Wednesday, July 16, 2008

More thoughts on reading

First of all, the Big Read list is nowhere near definitive.
I suspect that there are so many books on there that people have seen as movies for precisely that reason -- movies can give a distorted view of the book.
Who do you see as Mr Darcy?
Or to name a book not on the list --The Scarlet Pimpernel. Percy Blakeney is fair haired but Richard E Grant who played him in the most recent television adaptation is dark haired.
Or perhaps they are books that people talk about.
or books that people think they know.
I did not say that I loved all the books. Some of the books I had problems with. But that is down to my own tastes. And the books are often very different to the movies/television/popular culture verision. Gordon Brown as Heathcliff anyone?
Second, it depends who compiles the book list. For example there is no Mark Twain, Nathaniel Hawthorne or even Ernest Hemingway. You have one Steinbeck.
There is no Willa Cather or William Faulkner. Where is Henry James? Graham Greene? Sir Walter Scott? I could go on and on but you get the picture. The intriguing thing for me was that I had read so many of the books. But I suspect that is more serendipity than anything.
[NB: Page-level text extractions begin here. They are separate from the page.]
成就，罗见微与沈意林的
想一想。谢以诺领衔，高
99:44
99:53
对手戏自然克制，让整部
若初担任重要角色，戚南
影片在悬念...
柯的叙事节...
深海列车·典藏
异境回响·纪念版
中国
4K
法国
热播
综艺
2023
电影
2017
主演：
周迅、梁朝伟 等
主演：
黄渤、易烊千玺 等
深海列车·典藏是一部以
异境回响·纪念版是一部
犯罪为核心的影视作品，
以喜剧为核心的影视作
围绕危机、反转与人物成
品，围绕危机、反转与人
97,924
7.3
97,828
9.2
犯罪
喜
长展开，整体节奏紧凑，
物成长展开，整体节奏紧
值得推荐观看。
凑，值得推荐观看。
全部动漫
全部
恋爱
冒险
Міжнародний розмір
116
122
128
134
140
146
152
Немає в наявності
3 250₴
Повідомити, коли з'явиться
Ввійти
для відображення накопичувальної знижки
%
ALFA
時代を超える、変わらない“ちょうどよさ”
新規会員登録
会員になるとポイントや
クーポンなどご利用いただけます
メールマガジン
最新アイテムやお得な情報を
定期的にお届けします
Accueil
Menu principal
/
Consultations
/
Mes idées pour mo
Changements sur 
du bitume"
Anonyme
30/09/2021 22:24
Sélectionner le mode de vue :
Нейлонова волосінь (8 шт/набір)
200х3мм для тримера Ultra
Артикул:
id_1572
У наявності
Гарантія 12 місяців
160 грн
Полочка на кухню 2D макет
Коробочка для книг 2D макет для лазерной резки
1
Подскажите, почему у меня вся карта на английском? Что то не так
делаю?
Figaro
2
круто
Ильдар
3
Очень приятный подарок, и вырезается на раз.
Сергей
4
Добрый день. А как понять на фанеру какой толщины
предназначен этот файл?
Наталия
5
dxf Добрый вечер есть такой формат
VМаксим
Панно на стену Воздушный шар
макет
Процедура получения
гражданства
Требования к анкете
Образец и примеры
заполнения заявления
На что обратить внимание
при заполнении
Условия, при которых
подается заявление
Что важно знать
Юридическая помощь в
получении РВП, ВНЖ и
Third, I like Dickens. A Tale of Two Cities is one of my favourites, but it does take awhile to get into. What it is interesting is that until about the 1930s, he was simply held to be a popular rather than a great writer. In other words, he was writing for the commercial market and it was a very particular commercial market. He does not suit everyone, but I do think he is a good story teller.
But the main message should be to read and to read widely.

8 comments:

Amanda Ashby said...

Wow, you really have read a lot of the books on that list!!! I did English at University but I think there was only one book on there that I read as course work (1984 by George Orwell) and the rest I just read for one reason or another. A lot I can hardly remember but others I re-read regularly.

Oh, and I love Tale of Two Cities as well - it has one of the best opening lines and then the ending always makes cry, plus I like everything in the middle as well!!!!!

Donna Alward said...

Yes, so many left out! No Hemingway! What about George Eliot? THe only one listed was Middlemarch. Daniel Deronda was one of my favourites ever (and the miniseries got my stamp of approval as well). And your mention of Faulkner got my eye....The Sound and the Fury was one of my favourite novels in uni. No Scarlet Letter. And a dearth of Canadians on the list...Barometer Rising is a brilliant book.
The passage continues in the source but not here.